He returned to Cambridge late in 1927 to reside as a Fellow and to take up a new appointment as University Lecturer. Formerly much of the teaching in the University had been done by college lecturers, but under the new statutes of 1926 almost all formal teaching was taken over by the University and in consequence many new University lectureships were created. Room remained a Fellow until 1929 and only relinquished the lectureship on his appointment to a chair in Sydney in 1935.

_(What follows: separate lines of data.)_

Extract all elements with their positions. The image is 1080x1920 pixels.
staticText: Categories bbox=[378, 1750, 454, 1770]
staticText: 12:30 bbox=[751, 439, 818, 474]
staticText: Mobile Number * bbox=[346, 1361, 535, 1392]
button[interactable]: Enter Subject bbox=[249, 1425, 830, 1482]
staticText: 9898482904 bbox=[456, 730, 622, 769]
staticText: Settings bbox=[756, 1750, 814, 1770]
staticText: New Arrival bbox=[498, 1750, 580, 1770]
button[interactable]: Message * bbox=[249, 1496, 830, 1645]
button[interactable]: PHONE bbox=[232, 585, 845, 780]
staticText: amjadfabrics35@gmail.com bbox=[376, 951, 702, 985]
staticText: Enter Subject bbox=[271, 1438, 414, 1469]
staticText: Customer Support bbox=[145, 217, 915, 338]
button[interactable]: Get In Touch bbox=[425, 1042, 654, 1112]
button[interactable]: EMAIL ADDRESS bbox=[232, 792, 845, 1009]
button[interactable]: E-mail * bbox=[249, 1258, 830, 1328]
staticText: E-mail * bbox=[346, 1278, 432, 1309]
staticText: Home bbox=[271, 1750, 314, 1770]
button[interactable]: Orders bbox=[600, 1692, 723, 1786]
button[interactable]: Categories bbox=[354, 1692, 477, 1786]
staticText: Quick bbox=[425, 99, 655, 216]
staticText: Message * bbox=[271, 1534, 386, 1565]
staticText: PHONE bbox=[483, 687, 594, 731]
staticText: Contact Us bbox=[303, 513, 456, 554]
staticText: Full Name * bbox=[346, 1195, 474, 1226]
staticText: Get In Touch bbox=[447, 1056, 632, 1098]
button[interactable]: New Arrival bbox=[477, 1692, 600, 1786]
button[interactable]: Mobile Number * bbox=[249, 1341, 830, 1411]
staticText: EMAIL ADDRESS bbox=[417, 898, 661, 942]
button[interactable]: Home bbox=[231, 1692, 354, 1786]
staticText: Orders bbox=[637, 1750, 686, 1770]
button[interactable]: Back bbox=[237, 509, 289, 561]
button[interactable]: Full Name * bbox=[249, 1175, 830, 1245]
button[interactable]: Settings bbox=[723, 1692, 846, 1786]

Like many of his contemporaries, Room was strongly influenced during his years at Cambridge by the famous geometer, H.F. Baker. A don of St John's College from 1888, Baker was a widely accomplished mathematician whose interests ranged far beyond geometry. Nevertheless, from the time of his appointment to the Lowndean Chair of Astronomy and Mathematics in 1914 up to his retirement at the age of 70 in 1936, he concentrated mainly on geometry, building up the vigorous school which bears his name. The six volumes of The Principles of Geometry, written in a highly individual style and bearing the motto 'Amplissima est et pulcherrima scientia figurarum', were a kind of manifesto. Baker was courteous in manner but a little formal, never assertive, yet had a strong character and a gift for imparting his love for geometry to his students. Room probably felt in tune with such a man, responding to his personality as well as his mathematics.

Up to the early thirties, the Baker school was primarily concerned with the geometry of projective space. Room took a prominent part in its activities. In his later years at Cambridge, he carried out intensive research into the geometry of configurations in higher dimensional space. Besides a series of notes on particular configurations, he wrote fundamental papers on the freedom of manifolds and laid the foundations for his book on determinantal loci. The work of this period firmly established his reputation as a geometer of great insight and technical skill.

During all this time in Cambridge (and for some years afterwards in Sydney), Room continued to be very active in the Rover Scouts. He loved hiking and being in the open air, and delighted in exploring the countryside. These activities provided him, too, with complete relaxation from the hours of concentrated thought on mathematics. But Scouting meant much more than this to him: it demanded leadership, organization and a willingness to help others. This side of Scouting he took very seriously. Notebooks of his are extant in which instructions for his Troop are set forth with careful diagrams and in minute detail.

The regular 'tea-party' held each Saturday afternoon in term time was a distinctive feature of the Baker school. After tea there was always a talk, followed by lively discussion. All members were expected to attend and it was a somewhat formal occasion. One distinguished participant recalls of Room that

On such occasions most of us were properly dressed, but he often used to rush in, rather late, with shorts revealing bare knees because he, as a Scout-master, had been out with his boys.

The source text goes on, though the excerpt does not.